A couple days ago I found myself sitting on the couch of my great, great uncle talking about football, weddings, and the grand adventure of life. He gave tons of advice, but the phrase that stood out to me the most was something that can be considered to be a bit cliche.

He said, “You could go to college your whole life, but you’ll still always have something to learn.”

I’ve had conversations or arguments my whole life that have left me feeling unintelligent and insignificant all because someone just had to prove to me that they were right. Instead of discussing things in love, they belittled and disrespected me with their words. I think we all find ourselves on the “right” side more often than we would care to admit. Look at Donald Trump, for example. He thinks he has it all figured out and he bullies and tears down anyone who says otherwise.

The truth is, we live in the era of fast information. Knowledge is at our fingertips. Don’t know it? Google it. Need directions? Ask Siri. Want to sound more sophisticated? Thesaurus.com it. People throw titles like Doctor or Scholar around and proudly display their PhDs in their offices. Now don’t get me wrong, all of that stuff is great and it takes a lot of patience and perseverance to earn, but I think we’re missing the big point. It doesn’t matter how many degrees you have or how many letters come after your name, you will always be in a position to learn.
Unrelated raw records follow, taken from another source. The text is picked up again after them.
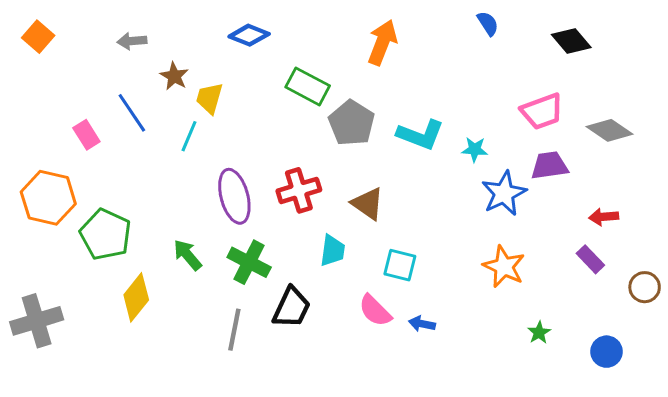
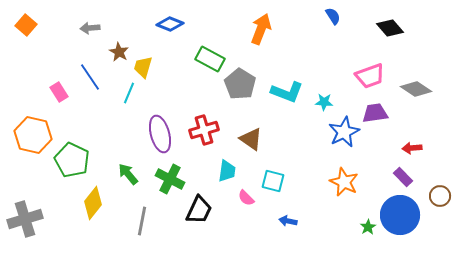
pink semicircle: (375, 311) -> (246, 198), moved, size x0.7
gray line: (234, 330) -> (142, 221), moved
blue circle: (606, 352) -> (400, 215), moved, size x1.8

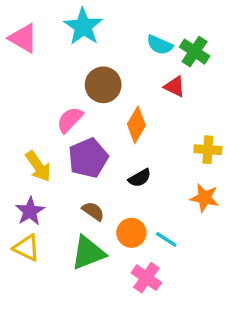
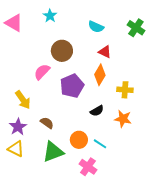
cyan star: (83, 27) -> (50, 16), size x0.6
green cross: (195, 52) -> (136, 28), moved
orange diamond: (136, 125) -> (100, 75), moved
purple pentagon: (88, 158) -> (72, 86), moved
black semicircle: (140, 178) -> (97, 111), moved
brown semicircle: (93, 211) -> (47, 123), moved

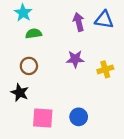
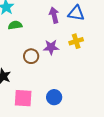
brown circle: (29, 66) -> (31, 56), moved
yellow cross: (105, 69) -> (76, 41), moved

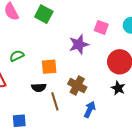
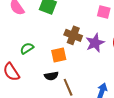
purple star: (79, 44) -> (95, 43), moved
brown cross: (77, 85) -> (73, 35), moved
We, as humans, will never come to a place where we know it all, although many act as if they have arrived long ago. If this is the case then why do we belittle each other with our words and titles? Why do we act as if our opinion isn’t opinion, it’s fact?

If we are all constantly learning and (hopefully) growing then why are we all so mean to each other?

A man with a PhD has things to learn from a 3rd grader. A pastor with five degrees from seminary has things to learn from the elderly lady who teaches Sunday school. The CEO has something to learn from the college student. So instead of using our words to tear each other down and prove how “right” we are, why don’t we try to love each other in this grand adventure of learning? You can look at life as a big argument that you are always trying to win, or you could see it as the magnificent opportunity to learn and to love. People won’t remember all of the big, fancy words that you use, but they will remember the way you made them feel.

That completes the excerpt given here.